--- TO DO ---
Within the entries below, please retype exactly the lines starting with the line that has "MLADIH STRIP AUTORA" and going on through the line that has "Бесплатно · без установки · 3 генерации", but not the pictures.

--- DATA FOR THE TASK ---
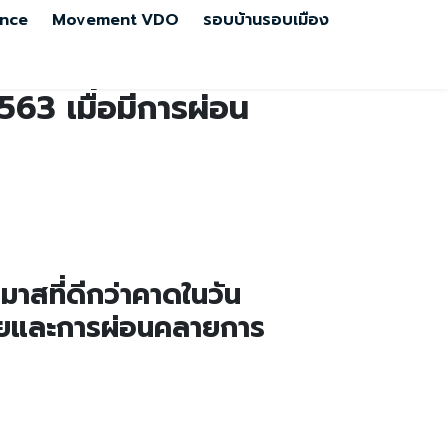
nce
Movement
VDO
รอบบ้านรอบเมือง
563 เมื่อมีการผ่อน
สที่ดีกว่าคาดในวัน
ายและการผ่อนคลายการ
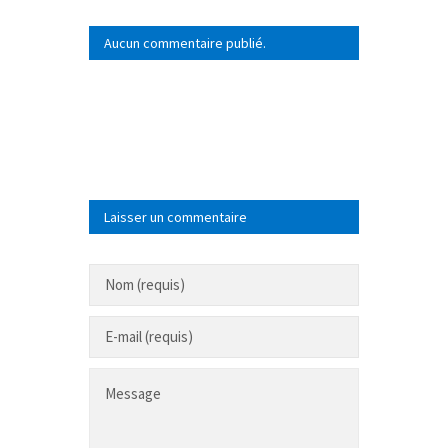
Aucun commentaire publié.
Laisser un commentaire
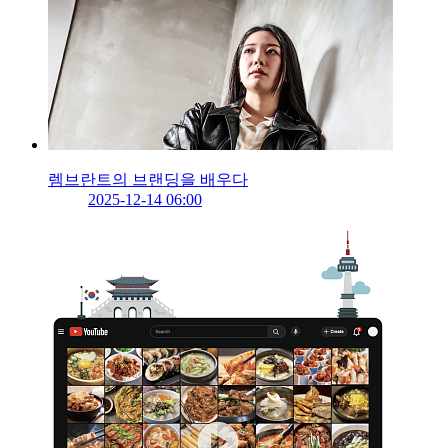
렘브란트의 브랜딩을 배우다
2025-12-14 06:00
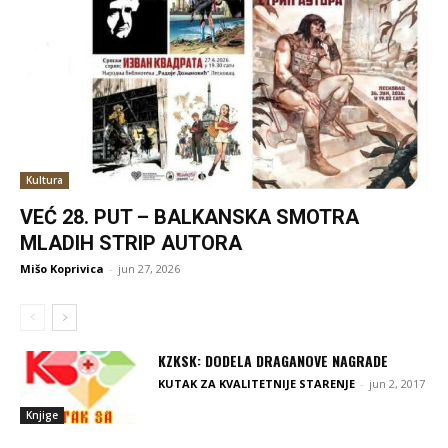
Kultura
VEĆ 28. PUT – BALKANSKA SMOTRA
MLADIH STRIP AUTORA
Mišo Koprivica
-
jun 27, 2026
KZKSK: DODELA DRAGANOVE NAGRADE
KUTAK ZA KVALITETNIJE STARENJE
-
jun 2, 2017
Knjige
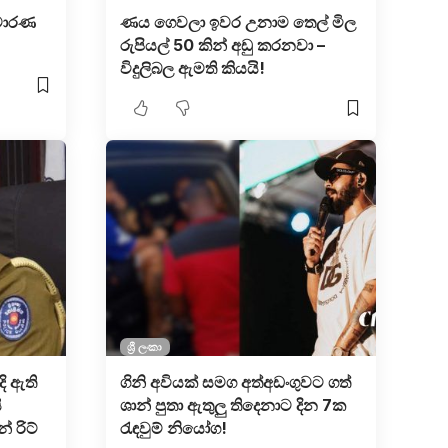
 වාරණ
ණය ගෙවලා ඉවර උනාම තෙල් මිල
රුපියල් 50 කින් අඩු කරනවා –
විදුලිබල ඇමති කියයි!
ශ්‍රී ලංකා
ි ඇති
ගිනි අවියක් සමග අත්අඩංගුවට ග​ත්
ි
ශාන් පුතා ඇතුලු තිදෙනාට දි​න 7ක
 රිට්
රැඳවු​ම් නියෝ​ග!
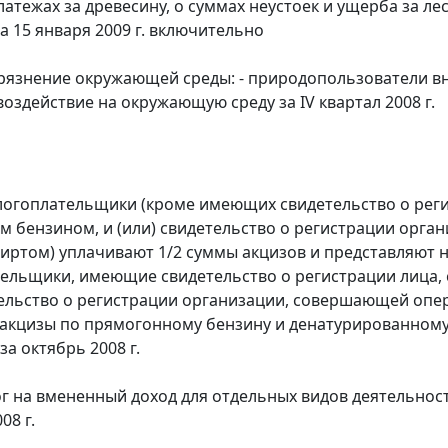
платежах за древесину, о суммах неустоек и ущерба за 
а 15 января 2009 г. включительно
грязнение окружающей среды: - природопользователи вн
воздействие на окружающую среду за IV квартал 2008 г.
алогоплательщики (кроме имеющих свидетельство о рег
 бензином, и (или) свидетельство о регистрации орг
иртом) уплачивают 1/2 суммы акцизов и представляют на
тельщики, имеющие свидетельство о регистрации лица
тельство о регистрации организации, совершающей оп
акцизы по прямогонному бензину и денатурированному
а октябрь 2008 г.
г на вмененный доход для отдельных видов деятельност
08 г.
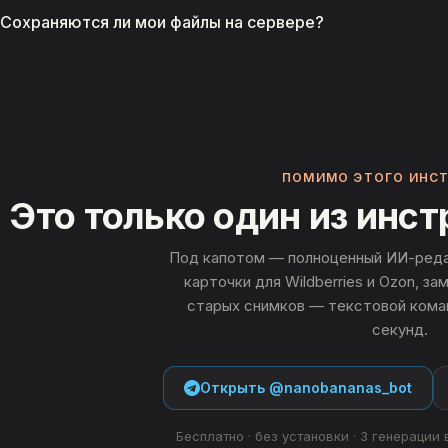
Да, конвертация TIFF в PNG полностью бесплатна и не треб
Сохраняются ли мои файлы на сервере?
Нет. Обработка происходит в памяти сервера на время запр
нигде не хранится.
ПОМИМО ЭТОГО ИНС
Это только один из инс
Под капотом — полноценный ИИ-реда
карточки для Wildberries и Ozon, з
старых снимков — текстовой коман
секунд.
Открыть @nanobananas_bot
Бесплатно · без установки · 3 генерации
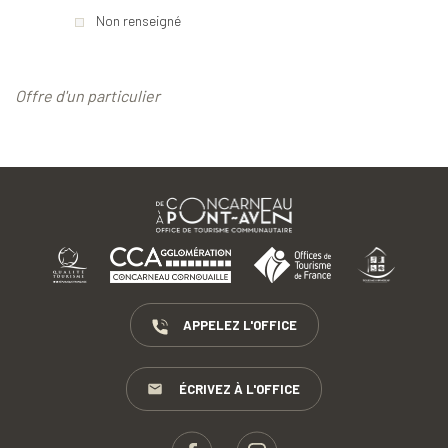
Non renseigné
Offre d'un particulier
APPELEZ L'OFFICE
ÉCRIVEZ À L'OFFICE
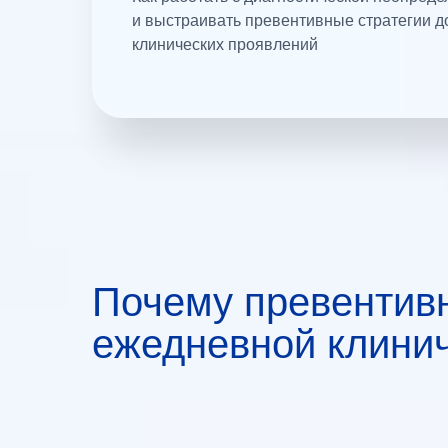
и выстраивать превентивные стратегии д
клинических проявлений
Почему превентивн
ежедневной клинич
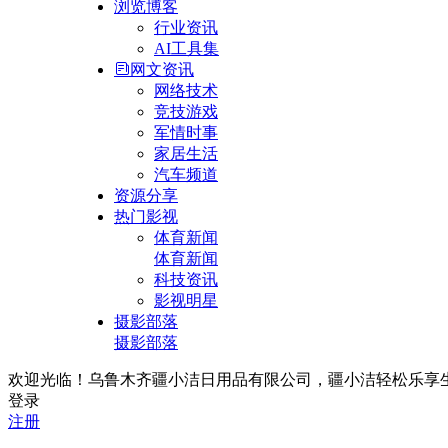
浏览博客
行业资讯
AI工具集
网文资讯
网络技术
竞技游戏
军情时事
家居生活
汽车频道
资源分享
热门影视
体育新闻
体育新闻
科技资讯
影视明星
摄影部落
摄影部落
欢迎光临！乌鲁木齐疆小洁日用品有限公司，疆小洁轻松乐享生活！联
登录
注册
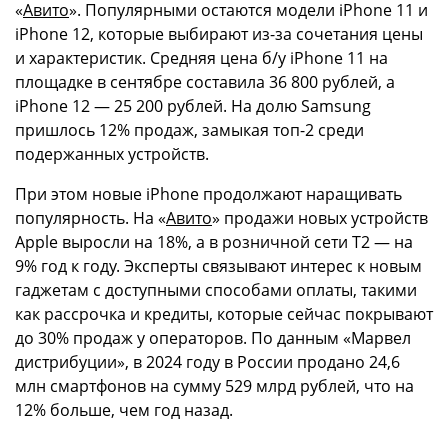
«
Авито
». Популярными остаются модели iPhone 11 и
iPhone 12, которые выбирают из-за сочетания цены
и характеристик. Средняя цена б/у iPhone 11 на
площадке в сентябре составила 36 800 рублей, а
iPhone 12 — 25 200 рублей. На долю Samsung
пришлось 12% продаж, замыкая топ-2 среди
подержанных устройств.
При этом новые iPhone продолжают наращивать
популярность. На «
Авито
» продажи новых устройств
Apple выросли на 18%, а в розничной сети T2 — на
9% год к году. Эксперты связывают интерес к новым
гаджетам с доступными способами оплаты, такими
как рассрочка и кредиты, которые сейчас покрывают
до 30% продаж у операторов. По данным «Марвел
дистрибуции», в 2024 году в России продано 24,6
млн смартфонов на сумму 529 млрд рублей, что на
12% больше, чем год назад.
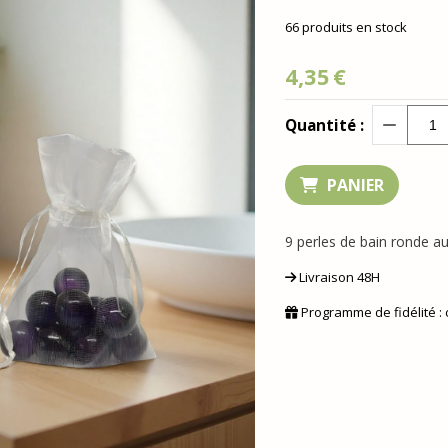
66
produits en stock
4,35
€
Quantité :
PANIER
9 perles de bain ronde a
Livraison 48H
Programme de fidélité :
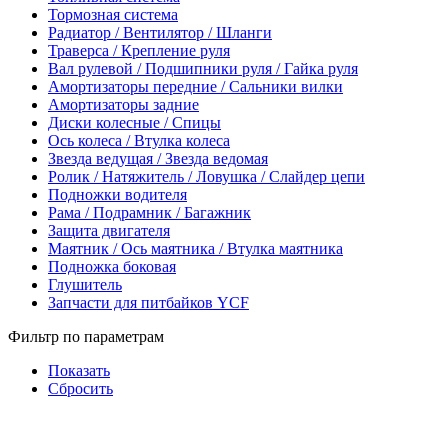
Тормозная система
Радиатор / Вентилятор / Шланги
Траверса / Крепление руля
Вал рулевой / Подшипники руля / Гайка руля
Амортизаторы передние / Сальники вилки
Амортизаторы задние
Диски колесные / Спицы
Ось колеса / Втулка колеса
Звезда ведущая / Звезда ведомая
Ролик / Натяжитель / Ловушка / Слайдер цепи
Подножки водителя
Рама / Подрамник / Багажник
Защита двигателя
Маятник / Ось маятника / Втулка маятника
Подножка боковая
Глушитель
Запчасти для питбайков YCF
Фильтр по параметрам
Показать
Сбросить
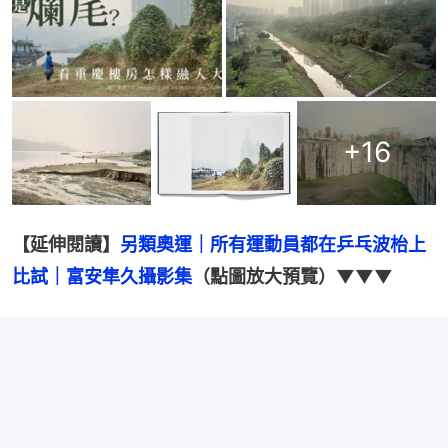
+
16
【延伸閱讀】
另類奧運｜所有運動員都在乒乓波枱上
比試｜富安隼久攝影集
（點圖放大預覽）▼▼▼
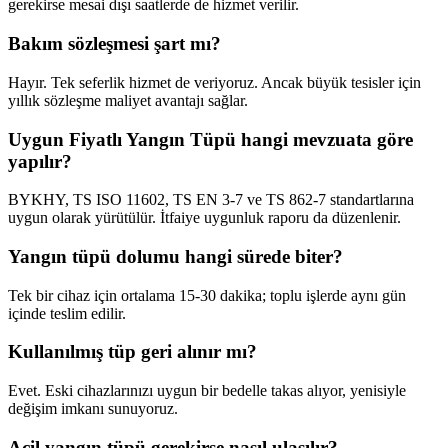
gerekirse mesai dışı saatlerde de hizmet verilir.
Bakım sözleşmesi şart mı?
Hayır. Tek seferlik hizmet de veriyoruz. Ancak büyük tesisler için
yıllık sözleşme maliyet avantajı sağlar.
Uygun Fiyatlı Yangın Tüpü hangi mevzuata göre
yapılır?
BYKHY, TS ISO 11602, TS EN 3-7 ve TS 862-7 standartlarına
uygun olarak yürütülür. İtfaiye uygunluk raporu da düzenlenir.
Yangın tüpü dolumu hangi sürede biter?
Tek bir cihaz için ortalama 15-30 dakika; toplu işlerde aynı gün
içinde teslim edilir.
Kullanılmış tüp geri alınır mı?
Evet. Eski cihazlarınızı uygun bir bedelle takas alıyor, yenisiyle
değişim imkanı sunuyoruz.
Acil yangın tüpü gerekirse nasıl ulaşılır?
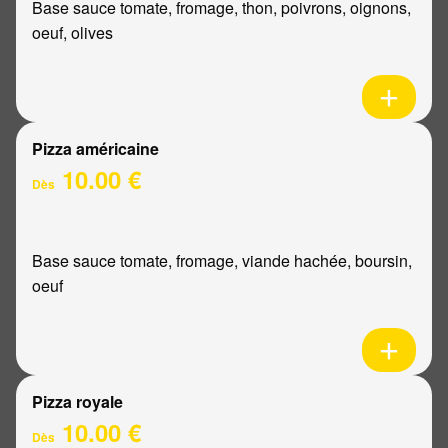
Base sauce tomate, fromage, thon, poivrons, oignons,
oeuf, olives
Pizza américaine
10.00 €
Dès
Base sauce tomate, fromage, viande hachée, boursin,
oeuf
Pizza royale
10.00 €
Dès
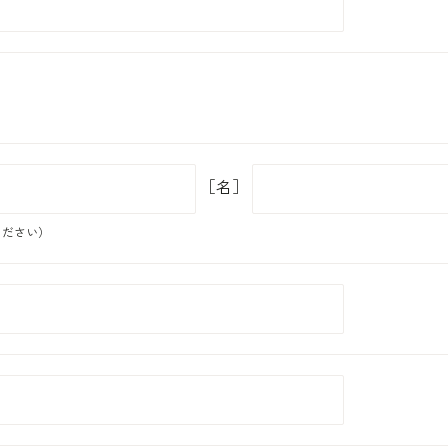
［名］
ください）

--- TASK ANSWER ---
MLADIH STRIP AUTORA
Mišo Koprivica
-
jun 27, 2026
KZKSK: DODELA DRAGANOVE NAGRADE
KUTAK ZA KVALITETNIJE STARENJE
-
jun 2, 2017
Knjige
 වාරණ
ණය ගෙවලා ඉවර උනාම තෙල් මිල
රුපියල් 50 කින් අඩු කරනවා –
විදුලිබල ඇමති කියයි!
ශ්‍රී ලංකා
ි ඇති
ගිනි අවියක් සමග අත්අඩංගුවට ග​ත්
ි
ශාන් පුතා ඇතුලු තිදෙනාට දි​න 7ක
 රිට්
රැඳවු​ම් නියෝ​ග!
платежах за древесину, о суммах неустоек и ущерба за 
а 15 января 2009 г. включительно
грязнение окружающей среды: - природопользователи вн
воздействие на окружающую среду за IV квартал 2008 г.
алогоплательщики (кроме имеющих свидетельство о рег
 бензином, и (или) свидетельство о регистрации орг
иртом) уплачивают 1/2 суммы акцизов и представляют на
тельщики, имеющие свидетельство о регистрации лица
тельство о регистрации организации, совершающей оп
акцизы по прямогонному бензину и денатурированному
а октябрь 2008 г.
г на вмененный доход для отдельных видов деятельност
08 г.
Да, конвертация TIFF в PNG полностью бесплатна и не треб
Сохраняются ли мои файлы на сервере?
Нет. Обработка происходит в памяти сервера на время запр
нигде не хранится.
ПОМИМО ЭТОГО ИНС
Это только один из инс
Под капотом — полноценный ИИ-реда
карточки для Wildberries и Ozon, з
старых снимков — текстовой коман
секунд.
Открыть @nanobananas_bot
Бесплатно · без установки · 3 генерации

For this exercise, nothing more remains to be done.